Radio station in Drogheda, Ireland

LMFM is an independent local radio station based in Drogheda, Ireland. In terms of listenership, It is the largest radio station in Ireland outside of Dublin and Cork broadcasting to a population in excess of 300,000 adults. Media group UTV Media, now News Broadcasting, bought the station in a deal worth about €10 million in 2005.

LMFM broadcasts on a number of frequencies, the main being either 95.8FM or 95.5FM. The station is licensed by the Broadcasting Authority of Ireland to service both Counties Louth & Meath. The station also has a strong listenership in counties Dublin, Kildare, Cavan, Monaghan and Armagh in Northern Ireland. Its 95.5 MHz transmitter is notable significantly outside its franchise area, in County Dublin.

==History==
LMFM came to be in 1989 with the awarding of a legal licence to cover the Louth/Meath area. This was obtained by Peter Govern with the assistance of the late Tom Savage of Carr Communications. Independent Media Broadcasting won the licence to provide the service.

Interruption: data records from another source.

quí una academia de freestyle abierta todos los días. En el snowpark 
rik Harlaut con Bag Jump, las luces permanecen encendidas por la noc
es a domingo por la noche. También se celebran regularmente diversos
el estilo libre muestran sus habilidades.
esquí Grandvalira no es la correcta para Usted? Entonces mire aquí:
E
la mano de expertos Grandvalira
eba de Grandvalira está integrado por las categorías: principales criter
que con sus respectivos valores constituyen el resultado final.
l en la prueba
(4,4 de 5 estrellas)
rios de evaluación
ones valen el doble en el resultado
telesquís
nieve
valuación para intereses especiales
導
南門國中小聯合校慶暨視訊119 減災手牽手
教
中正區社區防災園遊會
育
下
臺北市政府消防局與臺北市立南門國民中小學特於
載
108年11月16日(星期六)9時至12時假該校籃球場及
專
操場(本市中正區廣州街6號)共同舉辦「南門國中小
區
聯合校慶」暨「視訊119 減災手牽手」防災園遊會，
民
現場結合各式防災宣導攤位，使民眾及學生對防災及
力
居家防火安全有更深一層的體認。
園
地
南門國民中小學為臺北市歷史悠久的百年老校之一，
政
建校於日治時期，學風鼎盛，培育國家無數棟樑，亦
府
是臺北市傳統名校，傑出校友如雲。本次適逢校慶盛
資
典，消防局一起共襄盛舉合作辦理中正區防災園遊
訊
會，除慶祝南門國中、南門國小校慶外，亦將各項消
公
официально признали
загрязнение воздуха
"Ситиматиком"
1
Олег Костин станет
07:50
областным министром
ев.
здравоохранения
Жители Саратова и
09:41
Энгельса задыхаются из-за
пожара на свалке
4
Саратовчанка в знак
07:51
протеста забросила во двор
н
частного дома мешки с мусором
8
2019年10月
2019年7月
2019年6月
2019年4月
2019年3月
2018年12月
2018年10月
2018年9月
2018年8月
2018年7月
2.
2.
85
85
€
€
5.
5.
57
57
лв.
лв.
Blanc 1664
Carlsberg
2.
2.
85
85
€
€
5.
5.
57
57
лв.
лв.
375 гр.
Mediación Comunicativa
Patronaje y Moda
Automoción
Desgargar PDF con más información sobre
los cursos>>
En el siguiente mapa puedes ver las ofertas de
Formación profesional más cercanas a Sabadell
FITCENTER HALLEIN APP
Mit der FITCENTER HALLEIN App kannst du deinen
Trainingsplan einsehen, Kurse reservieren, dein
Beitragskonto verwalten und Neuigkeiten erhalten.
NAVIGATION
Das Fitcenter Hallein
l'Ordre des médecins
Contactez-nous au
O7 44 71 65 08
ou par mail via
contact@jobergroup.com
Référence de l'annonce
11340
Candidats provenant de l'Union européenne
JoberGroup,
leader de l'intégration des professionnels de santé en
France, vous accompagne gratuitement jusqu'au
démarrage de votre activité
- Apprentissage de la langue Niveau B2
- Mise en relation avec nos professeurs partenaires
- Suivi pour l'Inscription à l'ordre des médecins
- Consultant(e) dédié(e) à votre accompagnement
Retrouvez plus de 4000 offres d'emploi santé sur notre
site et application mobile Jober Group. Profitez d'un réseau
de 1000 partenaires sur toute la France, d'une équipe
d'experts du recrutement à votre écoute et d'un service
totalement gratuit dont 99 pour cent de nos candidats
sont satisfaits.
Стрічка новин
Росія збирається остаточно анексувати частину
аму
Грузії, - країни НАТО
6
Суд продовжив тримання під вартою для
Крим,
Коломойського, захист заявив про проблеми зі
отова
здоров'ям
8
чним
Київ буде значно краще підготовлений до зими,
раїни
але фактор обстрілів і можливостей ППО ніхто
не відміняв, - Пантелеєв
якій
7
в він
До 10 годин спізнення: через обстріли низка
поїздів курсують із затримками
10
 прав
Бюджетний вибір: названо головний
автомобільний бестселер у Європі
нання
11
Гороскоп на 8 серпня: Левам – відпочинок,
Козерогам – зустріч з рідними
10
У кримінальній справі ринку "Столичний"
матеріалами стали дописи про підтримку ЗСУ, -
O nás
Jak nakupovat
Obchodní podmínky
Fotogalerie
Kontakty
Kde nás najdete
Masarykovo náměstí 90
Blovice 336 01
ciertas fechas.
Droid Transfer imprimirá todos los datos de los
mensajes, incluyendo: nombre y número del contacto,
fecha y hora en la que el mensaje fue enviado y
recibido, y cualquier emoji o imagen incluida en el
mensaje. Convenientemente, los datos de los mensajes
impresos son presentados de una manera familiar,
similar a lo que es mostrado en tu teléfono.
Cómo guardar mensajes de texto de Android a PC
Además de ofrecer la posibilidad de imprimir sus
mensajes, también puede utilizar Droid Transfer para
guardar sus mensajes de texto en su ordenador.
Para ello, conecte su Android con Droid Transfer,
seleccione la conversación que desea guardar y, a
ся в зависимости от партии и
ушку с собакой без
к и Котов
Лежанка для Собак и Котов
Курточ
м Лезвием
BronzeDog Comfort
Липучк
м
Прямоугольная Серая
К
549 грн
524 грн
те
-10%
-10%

Most of the on-air staff they went on to hire such as Ray Stone, Eddie Caffrey, Daire Nelson, Dermot Finglas & Michael Gerrard were DJs from the pirate days of Radio Carousel, Telstar Radio and Boyneside Radio.

In 1997 LMFM attempted to attract a larger volume of listeners in the North Dublin & East Meath area by offering an opt-out station with studios in Clonee, County Meath. The new venture was called "Fresh 95.5FM".

LMFM was successful when it reapplied to keep its current licence in 2003 and was again awarded a licence to providing a radio service to the Louth/Meath area. LMFM is currently based in purpose studios in Drogheda, County Louth.

In 2009 it was the centre of controversy when a call-in programme discussed tensions in the Drogheda taxi industry between native Irish and immigrant African drivers. Kevin Faulkner of the Drogheda Taxi Drivers' Association complained about foreign drivers who "speak little English, don't know the geography of the area, have lost their photographic ID or claim it has been stolen" and that complaints could not be pursued because "they all look much the same to the general public." This led to protests outside the station by African drivers.

==People==
- Mattie Kerrigan is an analyst with the station.
- Declan Byrne is an analyst with the station.
- Michael Reade a nationally respected journalist and broadcaster of the Michael Reade Show who died suddenly in 2024.